La storia del Giappone sessista

La società giapponese non è mai stata pensata per essere costruita sull'idea di uguaglianza di genere, almeno non nel senso occidentale, la stessa classe di sociologia giapponese parla di questo argomento. Fin dall'inizio del Giappone c'era una gerarchia tra i sessi.

Durante il periodo Tokugawa, le donne erano subordinate agli uomini e dovevano essere obbedienti agli uomini della famiglia, che fossero padre, suocero, marito e fratello. Gli è stato insegnato solo a prendersi cura della famiglia ed essere una buona madre.

Anche con la caduta del regime Tokugawa e la Restauro Meiji, lo status delle donne nella società giapponese è rimasto invariato. Ancora oggi le donne hanno un ruolo forte come madre, tranne che culturalmente le donne si prendono cura delle finanze domestiche.

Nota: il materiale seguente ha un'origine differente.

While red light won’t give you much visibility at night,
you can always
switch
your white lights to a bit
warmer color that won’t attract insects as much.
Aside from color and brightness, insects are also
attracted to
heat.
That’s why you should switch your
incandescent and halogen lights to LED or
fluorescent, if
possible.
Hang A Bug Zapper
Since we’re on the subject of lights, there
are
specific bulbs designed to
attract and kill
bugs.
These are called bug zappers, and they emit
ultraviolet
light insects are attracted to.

La Costituzione Meiji del 1889 non concedeva alcun diritto legale, mantenendo le donne sotto la condizione di subordinate e sotto la responsabilità legale di "padri e capifamiglia". Con l'occidentalizzazione le donne giapponesi iniziarono la loro lotta per i diritti.

Nonostante la lentezza nella risoluzione di alcune situazioni egualitarie, questa riforma ha vietato la tratta delle donne, ha permesso alle donne di essere autorizzate a chiedere il divorzio e ha esteso l'istruzione primaria egualitaria per entrambi i sessi già nel XIX secolo.

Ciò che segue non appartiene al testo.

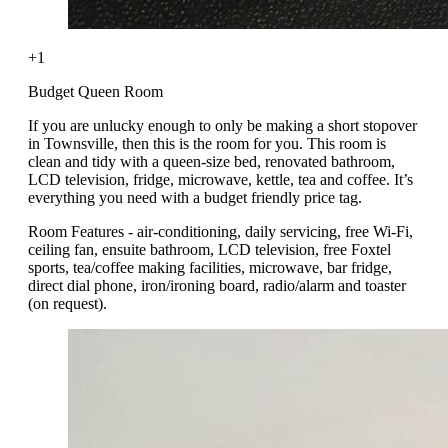
+1
Budget Queen Room
If you are unlucky enough to only be making a short stopover
in Townsville, then this is the room for you. This room is
clean and tidy with a queen-size bed, renovated bathroom,
LCD television, fridge, microwave, kettle, tea and coffee. It’s
everything you need with a budget friendly price tag.
Room Features - air-conditioning, daily servicing, free Wi-Fi,
ceiling fan, ensuite bathroom, LCD television, free Foxtel
sports, tea/coffee making facilities, microwave, bar fridge,
direct dial phone, iron/ironing board, radio/alarm and toaster
(on request).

Femminismo in Giappone: un paese sessista?

La storia del femminismo in Giappone

La storia del femminismo in Giappone è piuttosto antica, ma le lotte sono iniziate con il femminismo in Occidente. Molti storici sostengono che il femminismo giapponese abbia le sue origini nel periodo Heian, circa 1000 anni fa.

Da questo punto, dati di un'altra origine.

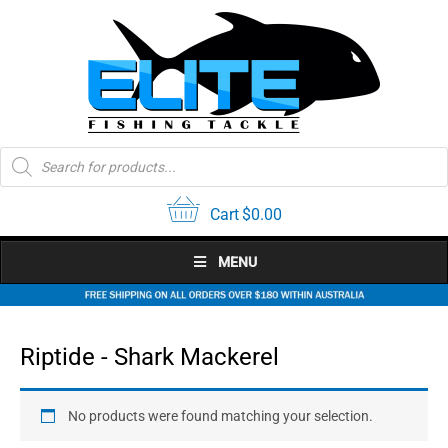
Skip
to
content
Products
search
Cart
$
0.00
MENU
Riptide - Shark Mackerel
No products were found matching your selection.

Tuttavia questa idea può essere in disaccordo, poiché la maggior parte dei giapponesi durante questo periodo non sembrava avere alcuna consapevolezza dell'uguaglianza di genere e più come conseguenza di fenomeni culturali.

Una data più accurata sarebbe all'inizio del XX secolo, quando le idee occidentali iniziarono a fluire nella società giapponese. Tuttavia, il Giappone non ha mai avuto alcun movimento femminista su larga scala in nessun momento della sua storia.

L'unico motivo per cui le donne sono protette dalle stesse leggi dei maschi è Beate Siota Gordon, un civile americano nato in Europa che ha scritto la bozza dell'articolo 24 della Costituzione giapponese.

Di conseguenza sono state apportate molte modifiche concrete, compresi i diritti di voto e le riforme ai sistemi matrimoniali. In effetti, il Giappone è stato più veloce nel consentire alle donne di votare rispetto alla maggior parte degli altri paesi.

Il boom economico del Giappone negli anni '90 ha anche portato le donne a svolgere lavori che ora possono essere indipendenti dagli uomini. Sfortunatamente la disuguaglianza di genere può essere vista nel differenze salariali tra uomini e donne.

Femminismo in Giappone: un paese sessista?

Assenza di femminismo di seconda e terza ondata in Giappone

Il femminismo della seconda ondata è spesso considerato un movimento popolare durante la metà del XX secolo che si concentra sull'illuminazione delle donne, in particolare sull'occupazione e sull'accessibilità economica.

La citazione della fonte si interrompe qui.